Senator Browne: I was prepared if I was called upon

New Government Senator Luke Browne is not too perturbed about missing the opportunity for his maiden budget contribution last week despite making extensive preparation.{{more}}

“What I would say is that I was prepared if I was called upon to present,” Browne said on radio Sunday.

“It wasn’t in my place first of all to present so early on if I were to give a presentation,” he added in response to the question why, like the other parliamentarians, he didnt take up the invitation to speak.

“In that case I thought it would be important to defer to my seniors. It’s my first sitting in a budgetary exercise. You obviously went to learn. Learn about how things unfold in that sort of setting. And ultimately I deferred to the judgment of the Prime Minister in those circumstances,” said Bowne, who is also Parliamentary Secretary in the Ministry of Tourism, Sports and Culture.
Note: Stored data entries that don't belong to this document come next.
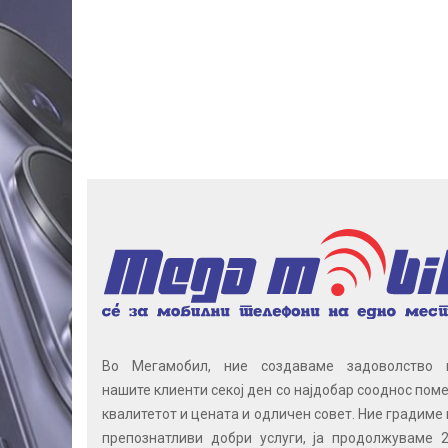
Во Мегамобил, ние создаваме задоволство 
нашите клиенти секој ден со најдобар сооднос поме
квалитетот и цената и одличен совет. Ние градиме 
препознатливи добри услуги, ја продолжуваме 2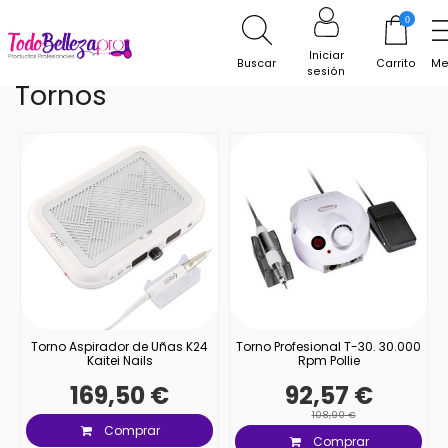
Inicio
Uñas
Tornos
0
Iniciar
Buscar
Carrito
Me
sesión
Tornos
Torno Aspirador de Uñas K24
Torno Profesional T-30. 30.000
Kaitei Nails
Rpm Pollie
169,50 €
92,57 €
108,90 €
Comprar
Comprar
Prime Minister Gonsalves wrapped up the budget debate early Tuesday on the invitation of House Speaker Hendrick Alexander, after no Parliamentarian responded to calls for further debate following the presentation by Leader of the Opposition Arnhim Eustace.

Several political commentators believe the two sides were seeking to outmanoeuvre each other to dominate the latter stages of the debate.

The truncated debate meant Browne and fellow Government Senators Jomo Thomas and Camillo Gonsalves – the Foreign Minister, missed making their first budget contributions following their appointment to the House in September last year.

Asked what would he have done if he was sitting on the opposition benches, Browne said he would have spoken “because the onus is with the opposition to challenge the government.”

“The government is sitting in office. The Ministers would have every opportunity to present their ideas and to promote their views. But they (the opposition) are the ones who basically want to topple the system.”

Opposition parliamentarians, who walked out of Parliament ahead of the Prime Minister’s wrap up, argue that they needed to hear the Minister’s plans and programmes to have something on which to focus their rebuttal.